The Head of the Centers for Medicare and Medicaid Services (CMS) Chiquita Brooks-LaSure will be the key official tasked with taking the IRA’s healthcare policies and making them a reality. Brooks-LaSure has publicly stated she plans to make each of the deadlines, and we can expect the Department of Health and Human Services (HHS) to begin issuing implementing regulations and guidances shortly. Although CMS is likely still establishing the process for Medicare drug pricing negotiations, we do have a general idea of how this will play out.
First, CMS will establish a Drug Price Negotiation Program that will select Part D and Part B drugs eligible for negotiation, ranking the most expensive drugs based on recent annual spend. CMS will then begin negotiating with the manufacturers of those drugs to determine a “maximum fair price” (MFP).

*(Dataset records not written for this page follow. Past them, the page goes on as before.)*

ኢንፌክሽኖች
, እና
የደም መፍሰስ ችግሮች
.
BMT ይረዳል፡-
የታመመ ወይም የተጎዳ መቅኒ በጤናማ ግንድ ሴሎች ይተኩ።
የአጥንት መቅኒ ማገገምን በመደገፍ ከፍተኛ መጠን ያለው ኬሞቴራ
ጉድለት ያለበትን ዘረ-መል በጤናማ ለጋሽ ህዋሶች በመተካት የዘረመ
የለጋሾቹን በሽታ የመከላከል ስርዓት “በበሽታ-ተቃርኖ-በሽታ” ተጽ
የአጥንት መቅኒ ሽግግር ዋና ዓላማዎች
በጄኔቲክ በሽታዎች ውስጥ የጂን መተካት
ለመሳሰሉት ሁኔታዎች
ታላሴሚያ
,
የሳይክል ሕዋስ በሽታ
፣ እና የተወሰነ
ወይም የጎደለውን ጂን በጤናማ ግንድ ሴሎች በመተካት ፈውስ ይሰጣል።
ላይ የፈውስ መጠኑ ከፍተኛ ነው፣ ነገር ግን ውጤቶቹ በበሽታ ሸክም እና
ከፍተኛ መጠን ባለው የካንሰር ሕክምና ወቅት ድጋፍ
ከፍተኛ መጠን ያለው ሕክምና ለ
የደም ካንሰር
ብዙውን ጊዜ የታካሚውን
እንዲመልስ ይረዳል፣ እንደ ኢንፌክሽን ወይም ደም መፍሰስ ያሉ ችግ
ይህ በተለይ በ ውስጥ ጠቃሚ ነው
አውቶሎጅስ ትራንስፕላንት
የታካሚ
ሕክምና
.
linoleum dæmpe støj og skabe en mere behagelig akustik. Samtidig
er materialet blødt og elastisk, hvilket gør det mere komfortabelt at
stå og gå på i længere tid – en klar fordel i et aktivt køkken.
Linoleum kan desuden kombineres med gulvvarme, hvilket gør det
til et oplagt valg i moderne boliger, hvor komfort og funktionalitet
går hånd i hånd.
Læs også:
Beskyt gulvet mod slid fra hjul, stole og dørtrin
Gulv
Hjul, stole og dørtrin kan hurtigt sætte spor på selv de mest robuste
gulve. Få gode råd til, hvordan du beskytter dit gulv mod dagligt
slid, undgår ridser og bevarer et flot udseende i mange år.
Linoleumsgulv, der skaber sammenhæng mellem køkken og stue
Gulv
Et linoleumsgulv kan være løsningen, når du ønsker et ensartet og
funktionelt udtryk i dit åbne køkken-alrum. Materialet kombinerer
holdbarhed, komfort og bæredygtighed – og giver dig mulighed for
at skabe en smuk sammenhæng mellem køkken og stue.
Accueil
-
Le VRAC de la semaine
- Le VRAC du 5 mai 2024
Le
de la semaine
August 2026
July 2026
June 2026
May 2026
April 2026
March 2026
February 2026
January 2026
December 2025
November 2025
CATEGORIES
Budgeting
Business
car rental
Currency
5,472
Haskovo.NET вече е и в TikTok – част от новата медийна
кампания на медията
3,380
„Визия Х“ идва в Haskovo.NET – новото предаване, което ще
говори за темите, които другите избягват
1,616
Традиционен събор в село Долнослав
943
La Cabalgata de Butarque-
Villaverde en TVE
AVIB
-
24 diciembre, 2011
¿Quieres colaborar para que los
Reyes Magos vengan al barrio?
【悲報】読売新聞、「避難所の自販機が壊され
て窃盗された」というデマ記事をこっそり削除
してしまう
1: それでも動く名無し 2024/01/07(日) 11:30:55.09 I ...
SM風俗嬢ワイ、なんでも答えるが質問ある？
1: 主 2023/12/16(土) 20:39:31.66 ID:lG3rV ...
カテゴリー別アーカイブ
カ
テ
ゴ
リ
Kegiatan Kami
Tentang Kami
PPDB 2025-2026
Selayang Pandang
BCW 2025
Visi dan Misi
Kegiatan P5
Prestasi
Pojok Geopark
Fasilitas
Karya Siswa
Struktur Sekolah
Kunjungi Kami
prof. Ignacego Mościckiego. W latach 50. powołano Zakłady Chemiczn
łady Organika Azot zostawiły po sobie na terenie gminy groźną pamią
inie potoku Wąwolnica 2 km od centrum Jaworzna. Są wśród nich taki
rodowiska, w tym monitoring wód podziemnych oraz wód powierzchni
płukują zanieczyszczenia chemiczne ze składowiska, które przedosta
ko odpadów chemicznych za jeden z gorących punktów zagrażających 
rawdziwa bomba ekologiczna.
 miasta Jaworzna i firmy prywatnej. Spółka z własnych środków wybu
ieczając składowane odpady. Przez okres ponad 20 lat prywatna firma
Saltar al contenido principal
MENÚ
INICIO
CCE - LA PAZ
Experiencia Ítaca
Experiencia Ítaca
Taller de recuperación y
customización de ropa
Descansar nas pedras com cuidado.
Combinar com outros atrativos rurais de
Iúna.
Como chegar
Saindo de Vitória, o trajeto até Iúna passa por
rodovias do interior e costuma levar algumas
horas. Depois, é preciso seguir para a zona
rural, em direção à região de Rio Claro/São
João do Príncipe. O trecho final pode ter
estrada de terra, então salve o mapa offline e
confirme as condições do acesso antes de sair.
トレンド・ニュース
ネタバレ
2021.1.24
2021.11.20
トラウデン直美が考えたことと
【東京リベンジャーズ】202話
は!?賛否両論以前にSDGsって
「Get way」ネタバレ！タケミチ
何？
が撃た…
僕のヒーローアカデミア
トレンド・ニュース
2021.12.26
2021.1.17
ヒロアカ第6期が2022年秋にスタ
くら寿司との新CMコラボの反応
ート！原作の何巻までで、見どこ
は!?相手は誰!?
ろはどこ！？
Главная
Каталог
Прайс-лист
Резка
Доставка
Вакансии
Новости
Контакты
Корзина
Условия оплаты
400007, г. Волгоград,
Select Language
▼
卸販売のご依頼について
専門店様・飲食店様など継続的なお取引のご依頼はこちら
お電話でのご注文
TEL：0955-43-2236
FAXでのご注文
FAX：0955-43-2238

After CMS submits their offer for the MFP along with a justification, drug manufacturers will have 30 days to accept the proposal or counter.
What does that mean for my medications?
Any retail prescription drug that is not administered by a nurse or doctor is usually covered under Part D. These drugs will be the first to go through negotiations and will have MFPs in 2026. However, there are a few caveats: the drug cannot have a generic substitute, the drug must have been on the market for nine years before the MFP can apply, and it has to rank among the highest expenditure drugs for Medicare. The law has similar stipulations for biologics, infusions, or any drug that is provider-administered and falls in the Part B drug category. The drug must be on the market for 13 years and MFPs will apply starting in 2028.
While we can expect everyone from Wall Street forecasters to journalists to start making predictions in the coming weeks on which drugs may be included, these should be considered predictions rather than facts. We should also note that none of this will go into effect overnight. By law, HHS is required to publish the list of drugs selected for negotiation before they begin, giving everyone one to two years of notice. We can make the educated guess that some of the largest drug companies that manufacture infusions will be impacted, such as AstraZeneca, AbbVie, Eli Lilly, and more.
What does this mean for me?
The intention of this legislation is to lower drug costs. The law is expected to lower out-of-pocket costs for Medicare beneficiaries specifically, by ensuring that cost-sharing will be based on that maximum fair price (MFP) discussed earlier. We are hopeful that it will also lower costs for the privately or commercially insured. Along with Medicare price negotiations, the provision that requires drug manufacturers to pay rebates for price increases that grow faster than inflation may assist in slowing annual drug price increases for Medicare and private insurance holders alike.
Where IAF stands:
We hope these provisions will align with the law’s intent and limit out-of-pocket costs and premiums for patients. Furthermore, we hope that by capping Medicare out-of-pocket spending for Medicare Part D (spending on prescription drugs) and instituting a $2,000 cap on spending will eliminate what has been dubbed the “donut hole” and stop putting so much financial responsibility on patients. If the intent of the law is upheld, infusion patients will hopefully begin to experience decreased out-of-pocket spending on their medications.